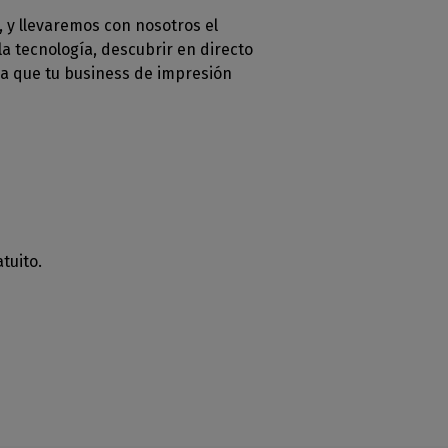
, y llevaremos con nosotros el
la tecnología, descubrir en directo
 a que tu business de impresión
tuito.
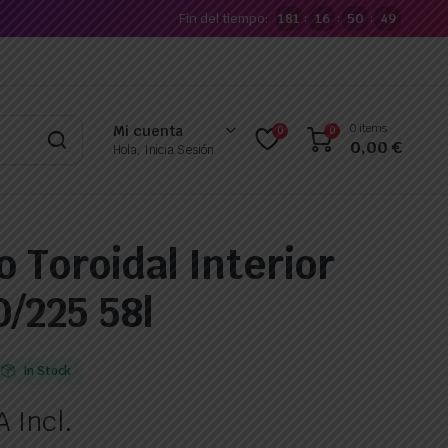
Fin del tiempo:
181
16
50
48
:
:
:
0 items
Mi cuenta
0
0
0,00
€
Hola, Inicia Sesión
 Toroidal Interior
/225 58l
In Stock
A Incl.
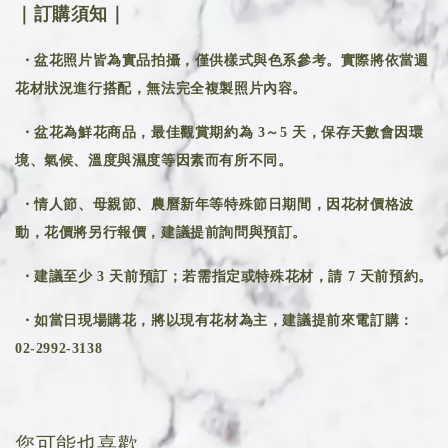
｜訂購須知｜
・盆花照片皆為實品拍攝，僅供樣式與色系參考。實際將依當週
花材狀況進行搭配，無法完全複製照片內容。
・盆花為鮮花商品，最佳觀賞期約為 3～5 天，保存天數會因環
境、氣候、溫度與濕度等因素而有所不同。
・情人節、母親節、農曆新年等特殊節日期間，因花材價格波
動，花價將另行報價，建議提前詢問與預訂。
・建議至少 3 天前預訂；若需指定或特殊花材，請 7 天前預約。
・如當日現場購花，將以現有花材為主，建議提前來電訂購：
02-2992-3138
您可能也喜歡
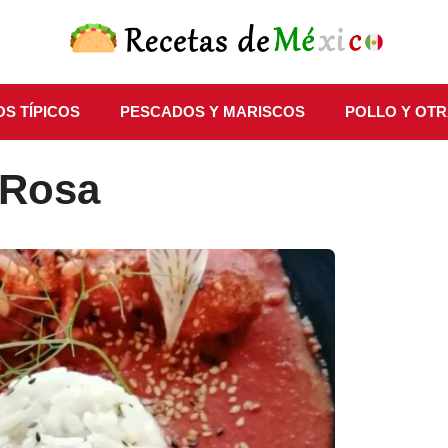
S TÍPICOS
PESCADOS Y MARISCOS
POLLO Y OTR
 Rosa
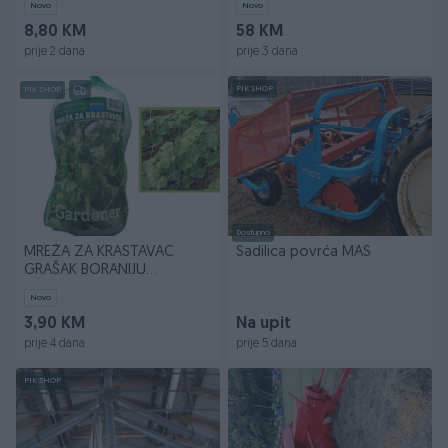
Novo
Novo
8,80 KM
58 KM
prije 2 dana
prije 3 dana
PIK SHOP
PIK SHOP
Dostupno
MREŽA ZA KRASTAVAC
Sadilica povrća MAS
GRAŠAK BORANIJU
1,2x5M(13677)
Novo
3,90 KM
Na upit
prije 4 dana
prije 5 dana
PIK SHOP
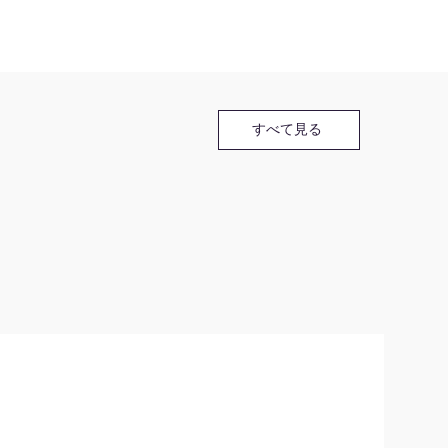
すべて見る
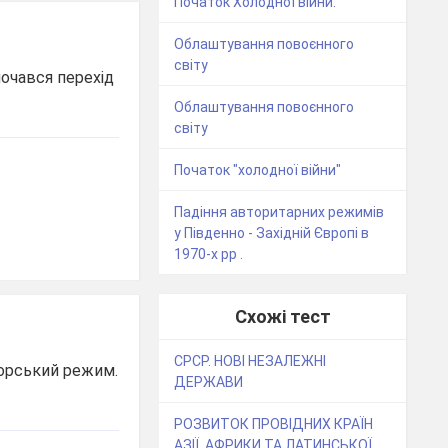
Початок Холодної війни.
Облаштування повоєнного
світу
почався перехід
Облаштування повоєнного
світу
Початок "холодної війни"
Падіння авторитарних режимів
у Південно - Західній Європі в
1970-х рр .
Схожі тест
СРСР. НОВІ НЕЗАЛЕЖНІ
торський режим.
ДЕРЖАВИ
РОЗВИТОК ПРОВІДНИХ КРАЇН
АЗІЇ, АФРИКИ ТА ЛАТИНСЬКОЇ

...

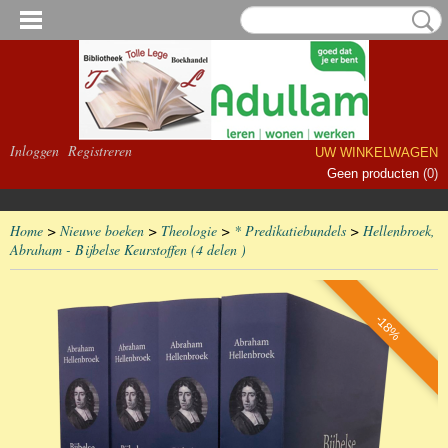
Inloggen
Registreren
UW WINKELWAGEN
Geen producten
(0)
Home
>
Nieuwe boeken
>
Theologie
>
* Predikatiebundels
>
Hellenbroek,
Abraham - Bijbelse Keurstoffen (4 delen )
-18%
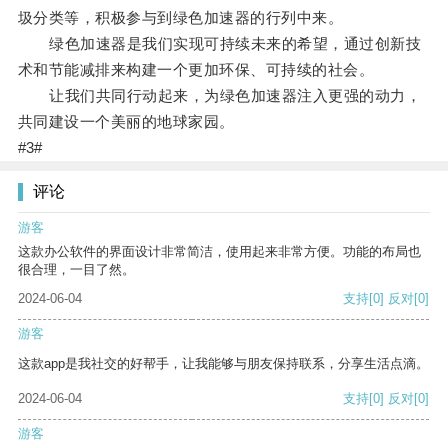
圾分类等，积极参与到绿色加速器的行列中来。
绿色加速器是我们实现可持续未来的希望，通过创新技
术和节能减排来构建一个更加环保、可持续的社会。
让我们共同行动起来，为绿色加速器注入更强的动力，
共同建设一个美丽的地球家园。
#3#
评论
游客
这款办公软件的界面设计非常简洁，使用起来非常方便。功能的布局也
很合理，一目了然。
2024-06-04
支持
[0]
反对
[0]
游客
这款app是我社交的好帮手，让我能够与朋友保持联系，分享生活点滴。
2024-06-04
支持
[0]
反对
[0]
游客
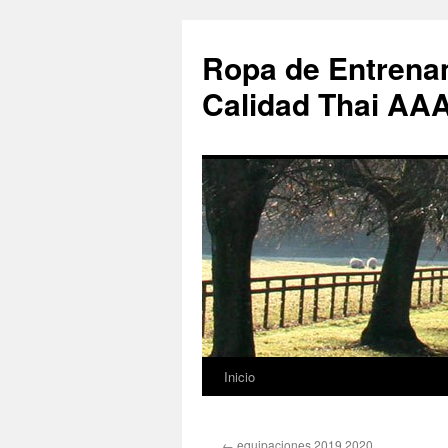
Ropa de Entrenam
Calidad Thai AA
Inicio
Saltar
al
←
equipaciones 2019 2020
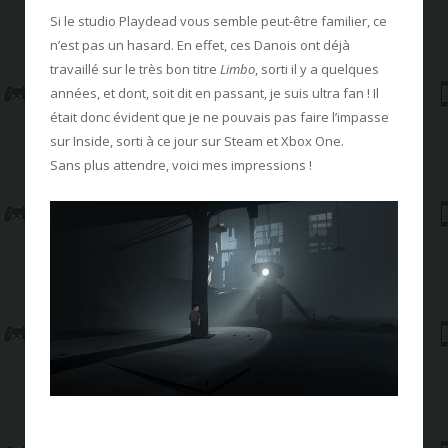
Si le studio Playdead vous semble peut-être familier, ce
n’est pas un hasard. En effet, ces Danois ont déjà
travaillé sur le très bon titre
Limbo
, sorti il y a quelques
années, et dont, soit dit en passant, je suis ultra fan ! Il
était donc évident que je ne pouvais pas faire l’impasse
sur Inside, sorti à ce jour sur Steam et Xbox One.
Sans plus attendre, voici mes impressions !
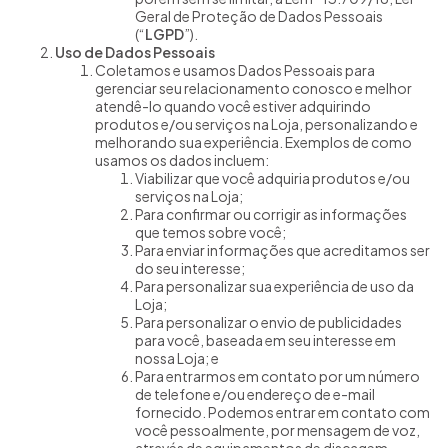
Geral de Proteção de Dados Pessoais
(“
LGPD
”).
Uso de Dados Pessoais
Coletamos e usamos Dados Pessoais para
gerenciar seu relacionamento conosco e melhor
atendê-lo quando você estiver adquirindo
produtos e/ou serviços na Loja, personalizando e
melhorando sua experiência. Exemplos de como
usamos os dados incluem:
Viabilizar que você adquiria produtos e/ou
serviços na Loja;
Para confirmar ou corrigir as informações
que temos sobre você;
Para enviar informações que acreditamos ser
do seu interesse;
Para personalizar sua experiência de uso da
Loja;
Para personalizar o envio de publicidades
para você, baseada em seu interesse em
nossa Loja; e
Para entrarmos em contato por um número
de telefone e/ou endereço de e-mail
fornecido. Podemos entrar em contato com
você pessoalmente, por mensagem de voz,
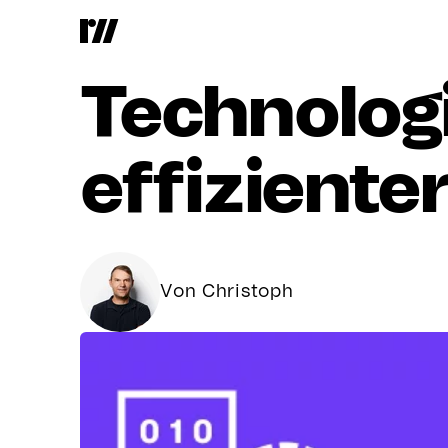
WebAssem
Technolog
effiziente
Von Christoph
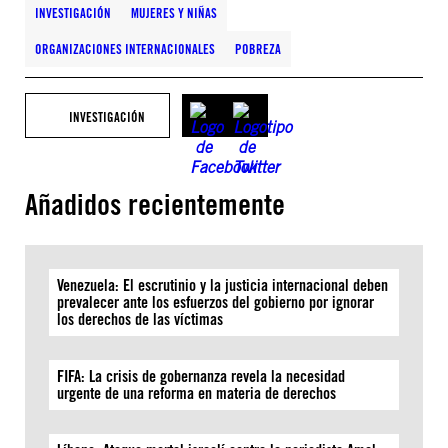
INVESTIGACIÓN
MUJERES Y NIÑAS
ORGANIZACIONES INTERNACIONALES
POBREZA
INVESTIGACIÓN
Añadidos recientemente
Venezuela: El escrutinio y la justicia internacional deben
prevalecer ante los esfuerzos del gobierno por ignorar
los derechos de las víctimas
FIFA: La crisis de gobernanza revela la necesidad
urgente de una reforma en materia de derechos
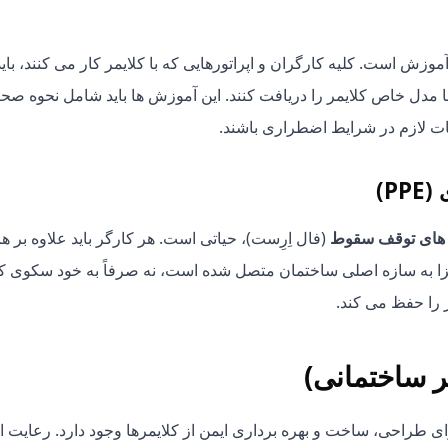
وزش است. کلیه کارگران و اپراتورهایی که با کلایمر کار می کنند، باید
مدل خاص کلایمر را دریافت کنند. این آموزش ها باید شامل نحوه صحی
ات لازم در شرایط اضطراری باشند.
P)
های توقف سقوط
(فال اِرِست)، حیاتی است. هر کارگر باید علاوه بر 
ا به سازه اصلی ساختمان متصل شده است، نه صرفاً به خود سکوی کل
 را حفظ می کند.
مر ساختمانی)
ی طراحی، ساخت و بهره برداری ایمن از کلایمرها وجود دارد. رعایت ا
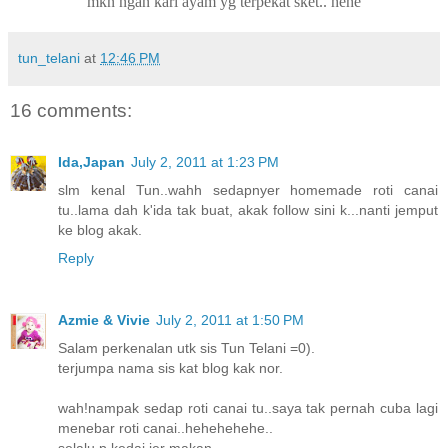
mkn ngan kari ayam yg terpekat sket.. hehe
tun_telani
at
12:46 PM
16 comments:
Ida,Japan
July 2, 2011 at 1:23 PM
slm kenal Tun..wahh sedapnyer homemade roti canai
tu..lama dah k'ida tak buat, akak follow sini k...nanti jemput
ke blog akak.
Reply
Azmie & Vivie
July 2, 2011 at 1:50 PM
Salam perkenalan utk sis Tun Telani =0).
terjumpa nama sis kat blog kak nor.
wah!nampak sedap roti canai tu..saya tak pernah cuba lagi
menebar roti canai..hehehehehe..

**Assignment**
Pictures are to be left out. Write out only the lines above starting at the one with "Registreren" and ending at the one with "usamos os dados", both lines included, exactly.

**Exercise response**
Registreren
UW WINKELWAGEN
Geen producten
(0)
Home
>
Nieuwe boeken
>
Theologie
>
* Predikatiebundels
>
Hellenbroek,
Abraham - Bijbelse Keurstoffen (4 delen )
-18%
圾分类等，积极参与到绿色加速器的行列中来。
绿色加速器是我们实现可持续未来的希望，通过创新技
术和节能减排来构建一个更加环保、可持续的社会。
让我们共同行动起来，为绿色加速器注入更强的动力，
共同建设一个美丽的地球家园。
#3#
评论
游客
这款办公软件的界面设计非常简洁，使用起来非常方便。功能的布局也
很合理，一目了然。
2024-06-04
支持
[0]
反对
[0]
游客
这款app是我社交的好帮手，让我能够与朋友保持联系，分享生活点滴。
2024-06-04
支持
[0]
反对
[0]
游客
Ropa de Entrenam
Calidad Thai AA
Inicio
Saltar
al
←
equipaciones 2019 2020
Si le studio Playdead vous semble peut-être familier, ce
n’est pas un hasard. En effet, ces Danois ont déjà
travaillé sur le très bon titre
Limbo
, sorti il y a quelques
années, et dont, soit dit en passant, je suis ultra fan ! Il
était donc évident que je ne pouvais pas faire l’impasse
sur Inside, sorti à ce jour sur Steam et Xbox One.
Sans plus attendre, voici mes impressions !
Geral de Proteção de Dados Pessoais
(“
LGPD
”).
Uso de Dados Pessoais
Coletamos e usamos Dados Pessoais para
gerenciar seu relacionamento conosco e melhor
atendê-lo quando você estiver adquirindo
produtos e/ou serviços na Loja, personalizando e
melhorando sua experiência. Exemplos de como
usamos os dados incluem:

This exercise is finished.